** EXCERPTED DATA follows **
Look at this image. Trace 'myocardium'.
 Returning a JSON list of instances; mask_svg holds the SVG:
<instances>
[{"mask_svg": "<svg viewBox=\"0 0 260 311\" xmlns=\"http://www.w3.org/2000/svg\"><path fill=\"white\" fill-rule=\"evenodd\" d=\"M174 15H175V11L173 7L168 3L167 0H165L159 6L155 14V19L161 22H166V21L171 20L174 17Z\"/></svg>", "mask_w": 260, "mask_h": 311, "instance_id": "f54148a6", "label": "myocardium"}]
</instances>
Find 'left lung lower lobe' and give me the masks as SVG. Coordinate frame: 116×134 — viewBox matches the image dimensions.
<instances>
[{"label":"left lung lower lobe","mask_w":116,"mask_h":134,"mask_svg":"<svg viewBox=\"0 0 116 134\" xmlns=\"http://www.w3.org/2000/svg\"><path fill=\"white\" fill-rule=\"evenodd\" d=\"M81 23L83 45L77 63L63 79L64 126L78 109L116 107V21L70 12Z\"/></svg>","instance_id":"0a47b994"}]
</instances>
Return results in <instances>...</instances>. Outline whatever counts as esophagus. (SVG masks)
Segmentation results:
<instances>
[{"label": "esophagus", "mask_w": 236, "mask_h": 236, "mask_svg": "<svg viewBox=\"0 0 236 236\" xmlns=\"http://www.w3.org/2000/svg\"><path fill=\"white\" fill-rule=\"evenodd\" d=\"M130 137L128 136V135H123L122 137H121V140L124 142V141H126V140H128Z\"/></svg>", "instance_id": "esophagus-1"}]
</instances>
** End of EXCERPTED DATA **
Copy every record above exactly as it appears.

Look at this image. Trace 'myocardium'.
 Returning a JSON list of instances; mask_svg holds the SVG:
<instances>
[{"mask_svg": "<svg viewBox=\"0 0 260 311\" xmlns=\"http://www.w3.org/2000/svg\"><path fill=\"white\" fill-rule=\"evenodd\" d=\"M174 15H175V11L173 7L168 3L167 0H165L159 6L155 14V19L161 22H166V21L171 20L174 17Z\"/></svg>", "mask_w": 260, "mask_h": 311, "instance_id": "f54148a6", "label": "myocardium"}]
</instances>
Find 'left lung lower lobe' and give me the masks as SVG. Coordinate frame: 116×134 — viewBox matches the image dimensions.
<instances>
[{"label":"left lung lower lobe","mask_w":116,"mask_h":134,"mask_svg":"<svg viewBox=\"0 0 116 134\" xmlns=\"http://www.w3.org/2000/svg\"><path fill=\"white\" fill-rule=\"evenodd\" d=\"M81 23L83 45L77 63L63 79L64 126L78 109L116 107V21L70 12Z\"/></svg>","instance_id":"0a47b994"}]
</instances>
Return results in <instances>...</instances>. Outline whatever counts as esophagus. (SVG masks)
Segmentation results:
<instances>
[{"label": "esophagus", "mask_w": 236, "mask_h": 236, "mask_svg": "<svg viewBox=\"0 0 236 236\" xmlns=\"http://www.w3.org/2000/svg\"><path fill=\"white\" fill-rule=\"evenodd\" d=\"M130 137L128 136V135H123L122 137H121V140L124 142V141H126V140H128Z\"/></svg>", "instance_id": "esophagus-1"}]
</instances>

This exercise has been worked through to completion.